Instability of the basal joint of the thumb favors a “zigzag” deformity of the more distal joints. The term zigzag describes a collapse of multiple interconnected joints in alternating directions. In the example of the type III deformity shown in Figure 106-7 , active attempts of extending the thumb away from the palm overstretch the palmar (volar) plate at the MCP joint, especially if synovitis is involved. Overstretching the palmar plate and associated capsule typically leads to a hyperextension deformity at the joint. Subsequent “bowstringing” of the tendons of the extensor pollicis brevis and longus across the hyperextended MCP joint increases the muscles’ leverage to extend the joint, thereby further accentuating the hyperextension deformity. The IP joint may remain flexed due to the passive tension in the stretched and excessively taut flexor pollicis longus.
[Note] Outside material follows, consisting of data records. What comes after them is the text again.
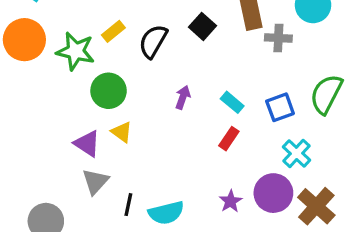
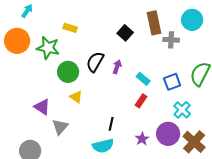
yellow rectangle: (113, 31) -> (70, 28), moved, turned 56
black semicircle: (153, 41) -> (95, 62), moved
purple arrow: (183, 97) -> (117, 67), moved
purple triangle: (87, 144) -> (42, 107), moved
black line: (128, 205) -> (111, 124), moved

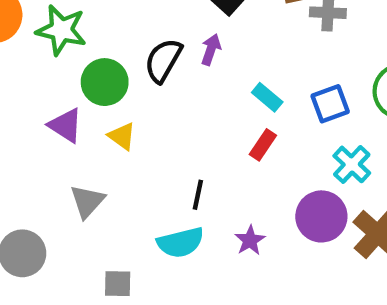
purple arrow: (117, 67) -> (211, 50), moved
purple triangle: (42, 107) -> (66, 125), moved
purple star: (142, 139) -> (250, 240), moved

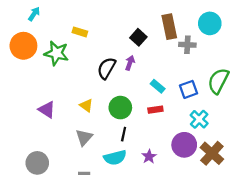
green circle: (105, 82) -> (120, 108), moved
purple triangle: (66, 125) -> (47, 110), moved
red rectangle: (263, 145) -> (155, 110), turned 48
gray triangle: (87, 201) -> (84, 137), moved

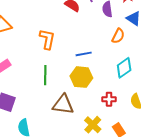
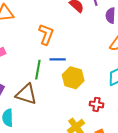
blue line: (84, 54) -> (58, 59), moved
brown triangle: (63, 105) -> (26, 94), moved

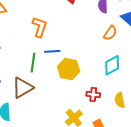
brown triangle: (26, 94) -> (23, 88), turned -45

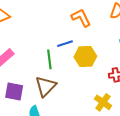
orange L-shape: (40, 27) -> (81, 18), moved, turned -30

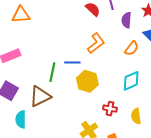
orange L-shape: (81, 18) -> (96, 43), turned 60

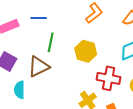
blue line: (72, 62) -> (39, 18), moved
red cross: (110, 109) -> (109, 78), size x1.6

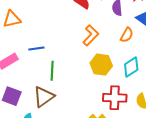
yellow hexagon: (86, 51) -> (101, 65), moved

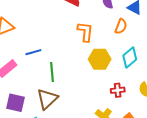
orange L-shape: (91, 35) -> (85, 32), turned -30
red cross: (115, 98) -> (118, 90), size x0.6

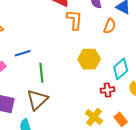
orange L-shape: (85, 32) -> (74, 20), moved
cyan diamond: (130, 58) -> (121, 69), moved

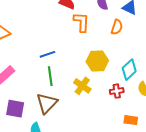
blue line: (23, 53) -> (47, 54), moved
yellow cross: (94, 117) -> (82, 86), moved
orange rectangle: (121, 119) -> (131, 120), turned -40

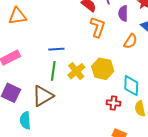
cyan diamond: (129, 70) -> (131, 86), turned -60
yellow cross: (82, 86) -> (76, 71), moved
The pathomechanics associated with the deformity displayed in Figure 106-7 demonstrate the importance of stability or “balance” at the CMC joint. The principles behind most common forms of nonsurgical and surgical therapeutic management of an unstable CMC joint are described in the remaining sections of this chapter.
Nonsurgical and Postsurgical Therapeutic Management of the Carpometacarpal Joint of the Thumb
The first section of the chapter described how weakened periarticular tissue along with excessive forces may cause degeneration, OA, instability, and deformity of the CMC joint of the thumb. Medical treatment typically attempts to reduce the destabilizing forces and accompanying pain, improve joint alignment and integrity, and restore function. Depending on the severity and progression of the condition, treatment may include relatively conservative and palliative nonsurgical therapeutic management, or more progressive surgical management. As will be described, therapists have a large role in both approaches.
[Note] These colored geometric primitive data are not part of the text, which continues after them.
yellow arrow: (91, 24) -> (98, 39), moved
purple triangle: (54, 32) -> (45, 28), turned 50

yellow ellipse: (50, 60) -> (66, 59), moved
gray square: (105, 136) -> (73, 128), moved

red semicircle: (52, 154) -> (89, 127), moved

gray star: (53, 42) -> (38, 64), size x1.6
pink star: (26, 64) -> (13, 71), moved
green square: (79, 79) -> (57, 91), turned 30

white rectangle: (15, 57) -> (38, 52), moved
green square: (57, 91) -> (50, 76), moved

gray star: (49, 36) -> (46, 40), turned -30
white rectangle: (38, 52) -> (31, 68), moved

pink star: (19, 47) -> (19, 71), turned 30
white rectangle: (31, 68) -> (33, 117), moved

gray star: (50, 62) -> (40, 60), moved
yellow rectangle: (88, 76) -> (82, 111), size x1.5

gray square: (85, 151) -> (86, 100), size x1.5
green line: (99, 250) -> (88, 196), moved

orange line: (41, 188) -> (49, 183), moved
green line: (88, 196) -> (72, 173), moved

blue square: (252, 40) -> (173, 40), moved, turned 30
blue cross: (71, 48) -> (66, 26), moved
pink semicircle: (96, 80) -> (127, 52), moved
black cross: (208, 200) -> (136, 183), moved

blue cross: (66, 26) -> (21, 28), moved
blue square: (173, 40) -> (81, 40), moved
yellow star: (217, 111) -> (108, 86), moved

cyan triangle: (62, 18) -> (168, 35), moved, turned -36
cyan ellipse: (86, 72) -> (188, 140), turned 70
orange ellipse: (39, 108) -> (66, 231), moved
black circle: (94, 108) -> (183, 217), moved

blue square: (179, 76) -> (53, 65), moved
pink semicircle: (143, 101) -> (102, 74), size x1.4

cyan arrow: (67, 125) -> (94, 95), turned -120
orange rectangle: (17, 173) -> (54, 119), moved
Nonsurgical Therapeutic Management
Nonsurgical therapeutic management of the unstable and painful CMC joint typically includes a thorough evaluation of the pain and function of the hand, with careful attention paid to the underlying pathology or cause of the impairments. Common methods of conservative (nonsurgical) treatment include pain control, orthotic positioning, teaching principles of joint protection, exercise, thermal modalities, nonsteroidal anti-inflammatory drugs (NSAIDs), and corticosteroid injections. Table 106-3 (online) lists typical goals for nonsurgical management of the unstable and often painful CMC joint, along with common therapeutic interventions.